EXERCISE:
Across all entries below, how many lines include "Outils"? Answer with the number alone.

(Dataset excerpts)
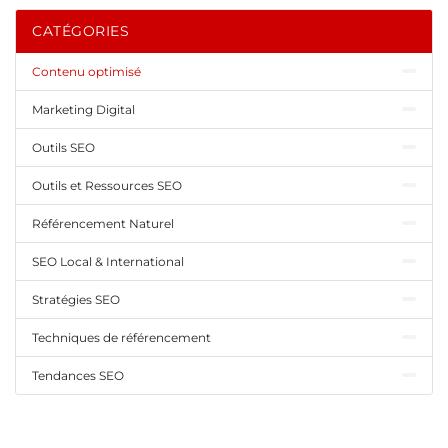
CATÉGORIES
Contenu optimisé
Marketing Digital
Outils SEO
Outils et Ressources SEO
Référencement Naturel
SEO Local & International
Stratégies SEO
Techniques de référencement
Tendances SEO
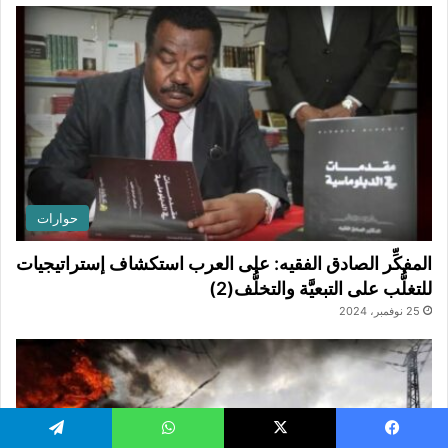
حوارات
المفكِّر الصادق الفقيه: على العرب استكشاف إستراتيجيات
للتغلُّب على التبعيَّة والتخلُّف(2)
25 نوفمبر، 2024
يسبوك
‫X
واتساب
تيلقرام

EXERCISE OUTPUT:
2